The shower scene in Alfred Hitchcock’s film “Psycho,” with its over-the-top horror film soundtrack by legendary film composer Bernard Herrmann, immediately comes to mind.
Initially Hitchcock thought the shower scene didn’t need music – but Herrmann composed music for it anyway, which Hitchcock ultimately used to great effect. The music from that scene, along with the rest of the film’s soundtrack, served as a template for horror movie music for years to come and is an example of the storytelling power of film music.
In my work as a music professor and researcher, I focus on creativity and listening-skill development in children. Having previously worked as an advertising music director, I’ve seen the effect music has on people’s perceptions and emotions.
Since the 1927 release of “The Jazz Singer,” the first commercial film with sound, music has been powerfully linked to the movie-watching experience.
Film and music have always gone hand in hand
Even back in the early days of silent films, most movie theaters hired a musician or a group of musicians to provide music, mostly to drown out the sound of the film projectors and people talking. These musicians often played existing pieces of Western European classical music by composers such as Tchaikovsky and Wagner, along with folk and popular music. It was common for the same film playing in different theaters across the country to have entirely different musical accompaniments.
man singing at a piano looking at woman sitting
Poster for the 1927 movie ‘The Jazz Singer,’ featuring actors Eugenie Besserer and Al Jolson. The movie was the first film that included sound. Wikimedia Commons
Sound-on-film technology ushered in the unified soundtrack and eventually the practice of hiring composers to create original music for films. Like music written for an opera, film music serves to advance the story and the action. Just as an opera composer must follow the libretto, or text of the opera, a film composer needs to support the screenplay’s storyline. The music also needs to reflect the screenplay’s mood, which includes everything from the action on the screen to sound effects to dialogue.
The right piece of music can enhance and sometimes even change a viewer’s perception of what is taking place onscreen. Just try to imagine replacing John Williams’ “Jaws” theme during the first swimming casualty in the movie with a calm piece of music. In an instant, the mood would change from inherent fear to a tranquil swim in the ocean. As a music educator, I have made that music switch with middle school, high school and college students over the years, and it never fails to surprise them.
Most of the time, music is used to underscore the action on screen, enhance the mood of a scene, foreshadow action that is about to take place or even convey the interior emotion of a character. While composers and filmmakers don’t usually want to overpower a film, in many instances the emotional power of the visuals would not be as great were it not for the music.
For example, one wouldn’t expect to find the classical composer Aaron Copland on the same film credits as the rap group Public Enemy, yet Spike Lee used this American master composer’s music quite successfully in his film “He Got Game.” Right from the start, Copland’s music sets the tone for a tense emotional film about basketball and the difficult and complex choices facing a young up-and-coming player from the projects.
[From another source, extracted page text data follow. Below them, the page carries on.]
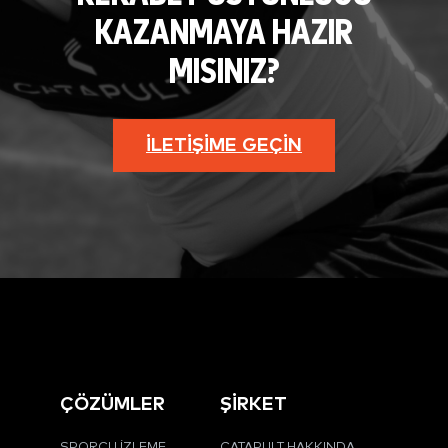
KAZANMAYA HAZIR
MISINIZ?
İLETIŞIME GEÇIN
ÇÖZÜMLER
ŞİRKET
SPORCU İZLEME
CATAPULT HAKKINDA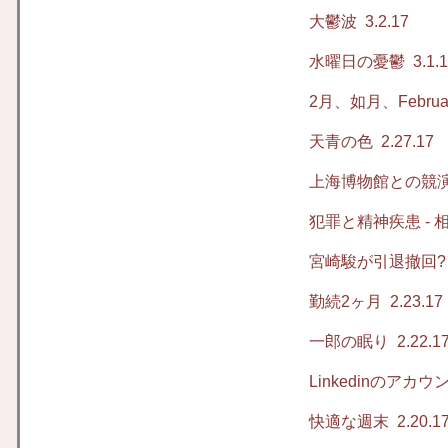
大鬱波
3.2.17
水曜日の憂鬱
3.1.
2月、如月、Februa
天青の色
2.27.17
上海博物館との競
犯罪と精神疾患 -
宮崎駿が引退撤回?
勤続2ヶ月
2.23.17
一郎の眠り
2.22.1
Linkedinのアカ
快適な週末
2.20.1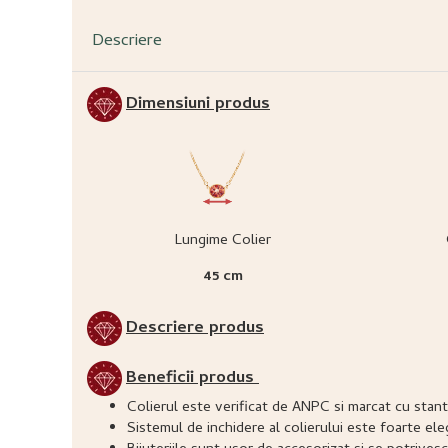
Descriere
Dimensiuni produs
Lungime Colier
45 cm
Descriere produs
Beneficii produs
Colierul este verificat de ANPC si marcat cu stan
Sistemul de inchidere al colierului este foarte ele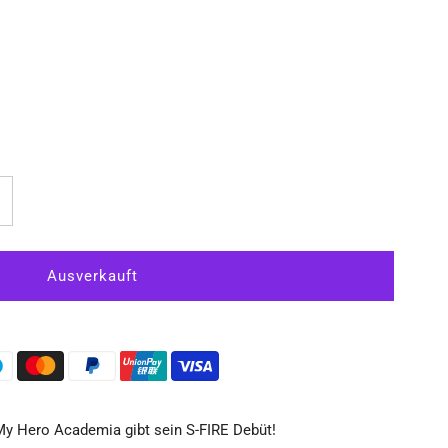
rhöhe
ie
enge
r
y
My Hero Academia gibt sein S-FIRE Debüt!
ero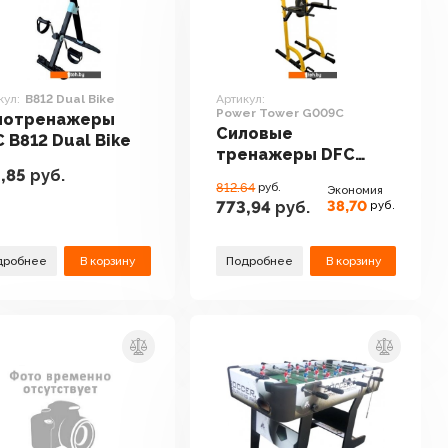
кул:
B812 Dual Bike
Артикул:
Power Tower G009C
лотренажеры
Силовые
 B812 Dual Bike
тренажеры DFC
,85
руб.
Power Tower G009C
812.64
руб.
Экономия
38,70
773,94
руб.
руб.
дробнее
В корзину
Подробнее
В корзину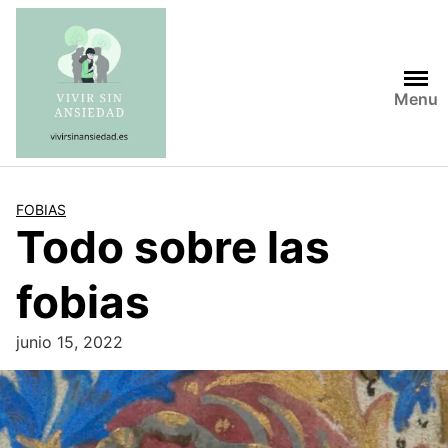
Saltar
al
contenido
Menu
FOBIAS
Todo sobre las
fobias
junio 15, 2022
The opening is a montage of slow-motion footage consisting of rural kids across America juxtaposed with urban youths. Copland’s “John Henry” plays, with its slow, expansive sound. This composition was inspired by the story of John Henry, an African American folk legend who worked as a steel driver building railroad tracks and whose strength and speed beat a steam-powered rock-drilling machine.
The song recreates the underlying sound of the motion of a train with a rhythmic pulse underneath the melody. Every so often you can hear a striking hammer, which is created by off-key strikes of percussion and strings or percussion and brass. The film sequence is edited so that the scenes of urban youths mainly happen during these clashing hammer strikes. By doing this, Lee is highlighting – through music – the differences and disparities between the experiences of the rural and urban students. The opening credits scored with this evocative piece of American music set up the viewer for the emotional story that follows.
In the film “Platoon,” an action movie about war, the film composer uses contrast to surprise the viewer. Rather than the music of a military band or something loud and fast paced, what you hear are the orchestral strings of Samuel Barber’s “Adagio for Strings.”
In this case, the tempo, or speed of the music, plays a large part in creating the desired effect. Measured in beats per minute, tempo can alter the feel and pace of what is taking place on screen. Composers designate a desired tempo using musical terminology that’s usually in Italian. In this case, “adagio” indicates a slow tempo usually around 66 to 76 beats per minute. The music is also in a minor key, which can convey sadness – another factor contributing to the emotional pull of this music in the scene. The result is a breathtaking commentary on the ravages of war.